Akcja „Omegi” dzieje się we współczesnych czasach, w Warszawie. Jest to dużym plusem, zważywszy na to, iż mało jest powieści fantastycznych dziejących się w Polsce – czytamy raczej o przygodach amerykańskich bohaterów.
Główną postacią jest dwunastoletnia Omega, obchodząca urodziny w dniu rozpoczęcia akcji. Jest ona maniaczką komputerową i właśnie od tej maszyny rozpoczynają się wszystkie niemiłe zdarzenia. Dziewczyna otwiera maila z tajemniczą zawartością i nagle cały świat przemienia się w jedną, wielką grę.

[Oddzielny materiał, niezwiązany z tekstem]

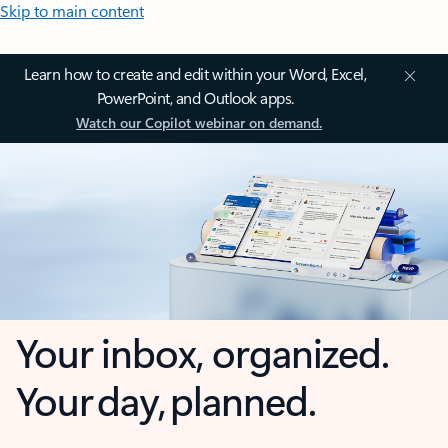
Skip to main content
Learn how to create and edit within your Word, Excel,
PowerPoint, and Outlook apps.
Watch our Copilot webinar on demand.
Your inbox, organized.
Your day, planned.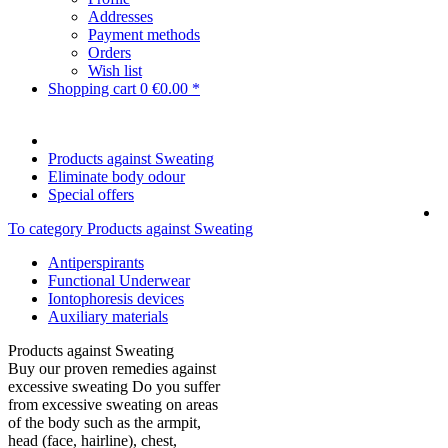
Addresses
Payment methods
Orders
Wish list
Shopping cart
0
€0.00 *
Products against Sweating
Eliminate body odour
Special offers
To category Products against Sweating
Antiperspirants
Functional Underwear
Iontophoresis devices
Auxiliary materials
Products against Sweating
Buy our proven remedies against
excessive sweating Do you suffer
from excessive sweating on areas
of the body such as the armpit,
head (face, hairline), chest,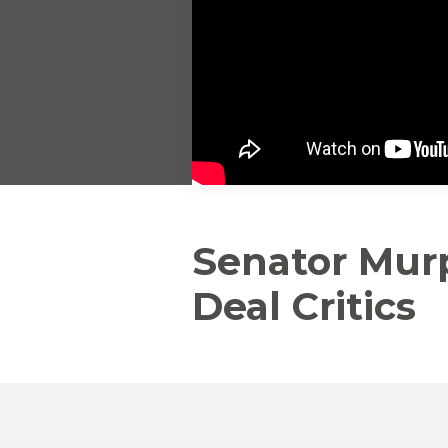
Senator Mur
Deal Critics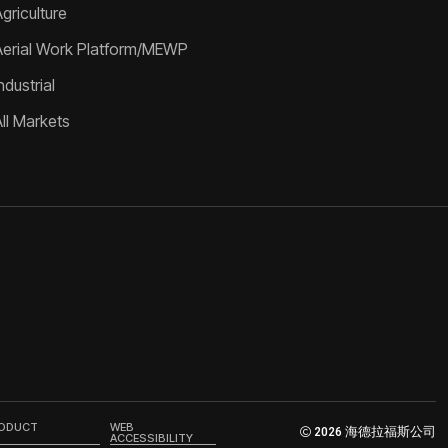
griculture
Aerial Work Platform/MEWP
ndustrial
All Markets
RODUCT
WEB
2026 海德拉福斯公司
ACCESSIBILITY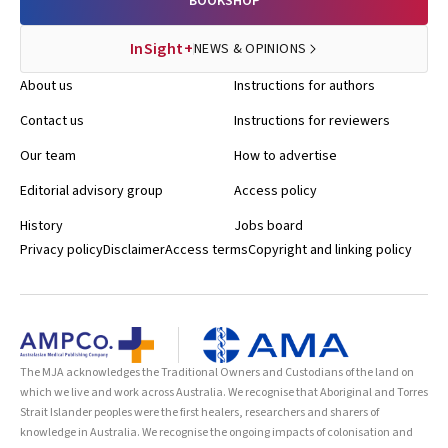
BOOKSHOP
InSight+
NEWS & OPINIONS
About us
Instructions for authors
Contact us
Instructions for reviewers
Our team
How to advertise
Editorial advisory group
Access policy
History
Jobs board
Privacy policy
Disclaimer
Access terms
Copyright and linking policy
The MJA acknowledges the Traditional Owners and Custodians of the land on
which we live and work across Australia. We recognise that Aboriginal and Torres
Strait Islander peoples were the first healers, researchers and sharers of
knowledge in Australia. We recognise the ongoing impacts of colonisation and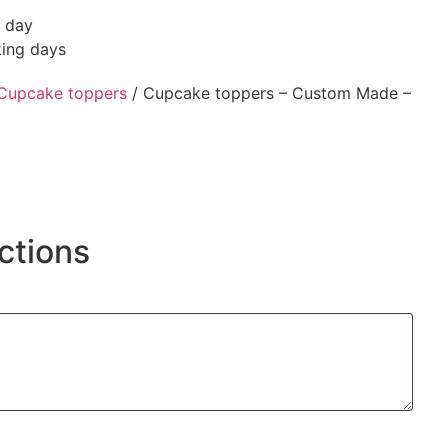
g day
king days
Cupcake toppers
/ Cupcake toppers – Custom Made –
ctions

Omedze towarzyszą w podróży Babula oraz Dziecko. Jej babcia powinna zjednać sobie czytelników, bo emanuje ciepłem i dobrym usposobieniem – w przeciwieństwie do Dziecka, które z każdą stroną staje się gorsze i naprawdę może irytować. Przyczyny jego działania i wrednego charakteru wyjaśniają się pod koniec książki, ale i tak założę się, że wszyscy zapamiętają tę postać bardzo nieprzyjemnie.
W świecie wytworzonym przez Szczygielskiego jest chyba wszystko – przyjazne zombie, dom z mięsa, wampiry, wilkołaki, awatary i wiele więcej. Główna bohaterka zmaga się ze swoimi wadami i przeciwnościami losu, a zakończenie to jeden wielki morał, że nie warto być w życiu zawistnym, złym, zazdrosnym, itd. … Jednak to przesłanie jest dobre dla najwyżej dwunastolatków – dla ludzi powyżej tego wieku wydaje się banalne i pseudo-mądre, ponieważ życiowe prawdy ukazuje w sposób prosty i tak naprawdę dziecinny.
Podsumowując, ta książka jest dobra i ma całkiem ciekawą fabułę, ale jak dla czytelników poniżej dwunastego roku życia - na pewno nie dla młodzieży. Akcja toczy się raz szybko, a raz staje w miejscu; historia jest raczej przewidywalna. Plusem są pomysłowe ilustracje Bartka Arobala. Mnie osobiście ta książka nie zachwyciła, aczkolwiek znam osobę, która po przeczytaniu tej powieści, nie zadowoli się już żadną inną – i mówię tu o dziesięciolatku.